(Extracted page text data)

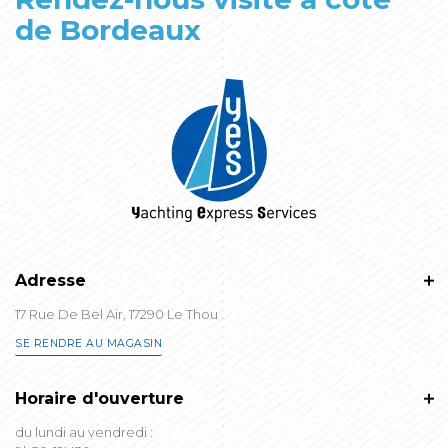
de Bordeaux
Adresse
17 Rue De Bel Air, 17290 Le Thou
SE RENDRE AU MAGASIN
Horaire d'ouverture
du lundi au vendredi :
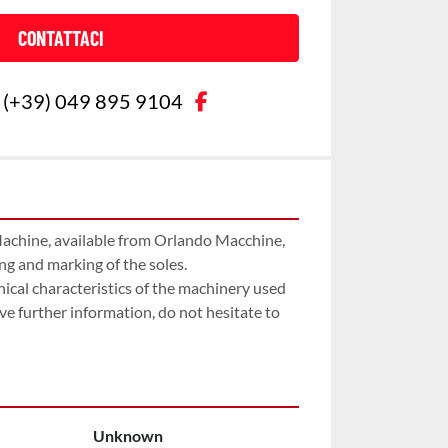
CONTATTACI
facebook
(+39) 049 895 9104
chine, available from Orlando Macchine, 
g and marking of the soles.

nical characteristics of the machinery used 
ive further information, do not hesitate to 
Unknown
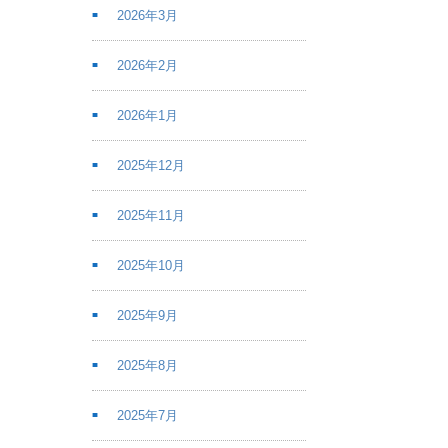
2026年3月
2026年2月
2026年1月
2025年12月
2025年11月
2025年10月
2025年9月
2025年8月
2025年7月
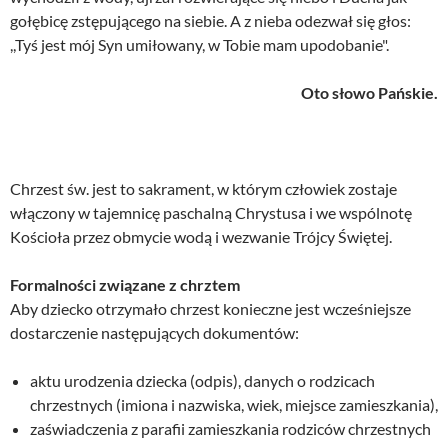
gołębicę zstępującego na siebie. A z nieba odezwał się głos:
,,Tyś jest mój Syn umiłowany, w Tobie mam upodobanie".
Oto słowo Pańskie.
Chrzest św. jest to sakrament, w którym człowiek zostaje
włączony w tajemnicę paschalną Chrystusa i we wspólnotę
Kościoła przez obmycie wodą i wezwanie Trójcy Świętej.
Formalności związane z chrztem
Aby dziecko otrzymało chrzest konieczne jest wcześniejsze
dostarczenie następujących dokumentów:
aktu urodzenia dziecka (odpis), danych o rodzicach
chrzestnych (imiona i nazwiska, wiek, miejsce zamieszkania),
zaświadczenia z parafii zamieszkania rodziców chrzestnych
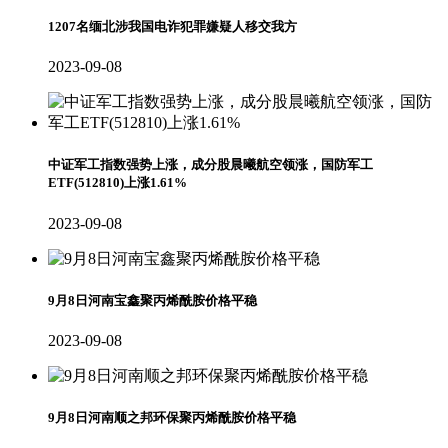
1207名缅北涉我国电诈犯罪嫌疑人移交我方
2023-09-08
中证军工指数强势上涨，成分股晨曦航空领涨，国防军工
ETF(512810)上涨1.61%
2023-09-08
9月8日河南宝鑫聚丙烯酰胺价格平稳
2023-09-08
9月8日河南顺之邦环保聚丙烯酰胺价格平稳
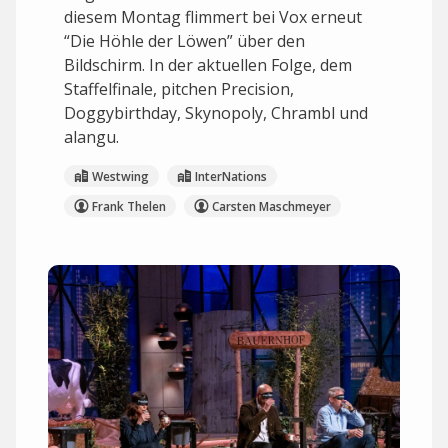
diesem Montag flimmert bei Vox erneut
“Die Höhle der Löwen” über den
Bildschirm. In der aktuellen Folge, dem
Staffelfinale, pitchen Precision,
Doggybirthday, Skynopoly, Chrambl und
alangu.
Westwing
InterNations
Frank Thelen
Carsten Maschmeyer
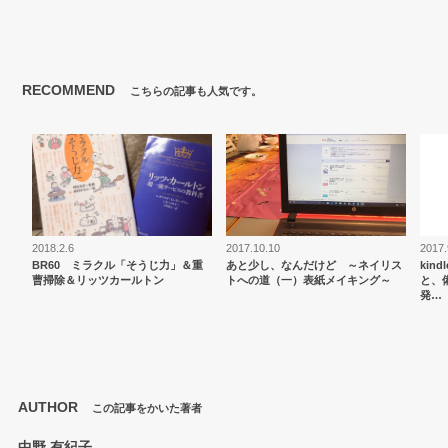
RECOMMEND
こちらの記事も人気です。
2018.2.6
2017.10.10
2017.
BR60 ミラクル「そうじ力」＆重
あと少し、なんだけど ～ネイリス
kin
曹掃除＆リッツカールトン
トへの道（一）表紙メイキング～
と、
発…
AUTHOR
この記事をかいた著者
中野 有紀子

Exercise brief - Leave out the pictures; repeat the data exactly.

Expected output -
de Bordeaux
Adresse
17 Rue De Bel Air, 17290 Le Thou
SE RENDRE AU MAGASIN
Horaire d'ouverture
du lundi au vendredi :
CONTATTACI
facebook
(+39) 049 895 9104
chine, available from Orlando Macchine, 
g and marking of the soles.

nical characteristics of the machinery used 
ive further information, do not hesitate to 
Unknown
2026年3月
2026年2月
2026年1月
2025年12月
2025年11月
2025年10月
2025年9月
2025年8月
2025年7月
gołębicę zstępującego na siebie. A z nieba odezwał się głos:
,,Tyś jest mój Syn umiłowany, w Tobie mam upodobanie".
Oto słowo Pańskie.
Chrzest św. jest to sakrament, w którym człowiek zostaje
włączony w tajemnicę paschalną Chrystusa i we wspólnotę
Kościoła przez obmycie wodą i wezwanie Trójcy Świętej.
Formalności związane z chrztem
Aby dziecko otrzymało chrzest konieczne jest wcześniejsze
dostarczenie następujących dokumentów:
aktu urodzenia dziecka (odpis), danych o rodzicach
chrzestnych (imiona i nazwiska, wiek, miejsce zamieszkania),
zaświadczenia z parafii zamieszkania rodziców chrzestnych
1207名缅北涉我国电诈犯罪嫌疑人移交我方
2023-09-08
中证军工指数强势上涨，成分股晨曦航空领涨，国防军工
ETF(512810)上涨1.61%
2023-09-08
9月8日河南宝鑫聚丙烯酰胺价格平稳
2023-09-08
9月8日河南顺之邦环保聚丙烯酰胺价格平稳
diesem Montag flimmert bei Vox erneut
“Die Höhle der Löwen” über den
Bildschirm. In der aktuellen Folge, dem
Staffelfinale, pitchen Precision,
Doggybirthday, Skynopoly, Chrambl und
alangu.
Westwing
InterNations
Frank Thelen
Carsten Maschmeyer
RECOMMEND
こちらの記事も人気です。
2018.2.6
2017.10.10
2017.
BR60 ミラクル「そうじ力」＆重
あと少し、なんだけど ～ネイリス
kin
曹掃除＆リッツカールトン
トへの道（一）表紙メイキング～
と、
発…
AUTHOR
この記事をかいた著者
中野 有紀子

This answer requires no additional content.